Work instruction = One line at a time, check the entries below for the word "talla", and copy each line that has it.

Entries shown =
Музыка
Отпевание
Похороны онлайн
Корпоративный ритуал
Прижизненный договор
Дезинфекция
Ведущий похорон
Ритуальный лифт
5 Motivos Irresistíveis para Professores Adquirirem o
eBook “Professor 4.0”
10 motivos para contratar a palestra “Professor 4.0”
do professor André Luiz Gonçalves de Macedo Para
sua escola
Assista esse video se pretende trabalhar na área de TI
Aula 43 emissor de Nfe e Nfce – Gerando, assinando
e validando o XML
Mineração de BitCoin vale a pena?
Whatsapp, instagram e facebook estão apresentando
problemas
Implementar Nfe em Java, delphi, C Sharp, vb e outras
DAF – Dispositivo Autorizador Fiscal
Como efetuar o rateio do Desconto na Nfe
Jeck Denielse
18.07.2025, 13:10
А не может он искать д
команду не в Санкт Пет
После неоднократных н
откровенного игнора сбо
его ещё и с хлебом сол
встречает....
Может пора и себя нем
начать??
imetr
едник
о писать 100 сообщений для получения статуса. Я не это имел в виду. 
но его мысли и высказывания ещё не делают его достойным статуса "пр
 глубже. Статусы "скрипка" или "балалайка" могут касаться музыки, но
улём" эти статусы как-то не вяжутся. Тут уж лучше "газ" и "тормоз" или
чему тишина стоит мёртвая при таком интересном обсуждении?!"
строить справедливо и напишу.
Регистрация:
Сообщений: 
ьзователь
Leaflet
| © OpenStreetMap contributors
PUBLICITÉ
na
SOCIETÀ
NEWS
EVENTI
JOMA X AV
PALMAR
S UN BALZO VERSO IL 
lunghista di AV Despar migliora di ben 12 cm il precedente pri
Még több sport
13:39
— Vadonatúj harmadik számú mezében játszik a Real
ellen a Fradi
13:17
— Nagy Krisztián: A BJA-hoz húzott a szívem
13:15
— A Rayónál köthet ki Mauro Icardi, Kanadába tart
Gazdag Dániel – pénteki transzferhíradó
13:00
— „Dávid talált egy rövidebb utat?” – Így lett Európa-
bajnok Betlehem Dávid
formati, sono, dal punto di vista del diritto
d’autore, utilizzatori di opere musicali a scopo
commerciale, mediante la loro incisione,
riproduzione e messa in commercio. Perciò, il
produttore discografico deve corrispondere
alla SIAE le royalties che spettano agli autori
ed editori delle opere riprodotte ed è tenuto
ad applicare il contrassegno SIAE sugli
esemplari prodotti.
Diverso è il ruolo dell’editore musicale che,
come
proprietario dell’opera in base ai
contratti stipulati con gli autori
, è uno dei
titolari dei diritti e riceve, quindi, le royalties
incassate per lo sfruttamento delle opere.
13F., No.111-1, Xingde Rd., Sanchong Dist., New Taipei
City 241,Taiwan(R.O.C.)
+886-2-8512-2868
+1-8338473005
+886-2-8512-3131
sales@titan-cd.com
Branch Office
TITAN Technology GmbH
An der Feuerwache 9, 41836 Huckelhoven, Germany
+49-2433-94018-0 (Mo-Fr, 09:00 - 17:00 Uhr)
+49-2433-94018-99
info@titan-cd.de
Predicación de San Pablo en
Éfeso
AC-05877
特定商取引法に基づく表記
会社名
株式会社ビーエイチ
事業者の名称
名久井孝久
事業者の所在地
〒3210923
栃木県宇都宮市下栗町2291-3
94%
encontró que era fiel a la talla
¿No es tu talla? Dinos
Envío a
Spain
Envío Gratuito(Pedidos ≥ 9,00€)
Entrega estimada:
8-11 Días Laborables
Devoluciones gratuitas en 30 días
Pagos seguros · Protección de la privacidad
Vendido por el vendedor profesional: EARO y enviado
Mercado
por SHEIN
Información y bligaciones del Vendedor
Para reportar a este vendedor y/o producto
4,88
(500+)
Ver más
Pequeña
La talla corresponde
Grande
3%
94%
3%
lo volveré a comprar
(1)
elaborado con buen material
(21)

Response to the task =
encontró que era fiel a la talla
¿No es tu talla? Dinos
La talla corresponde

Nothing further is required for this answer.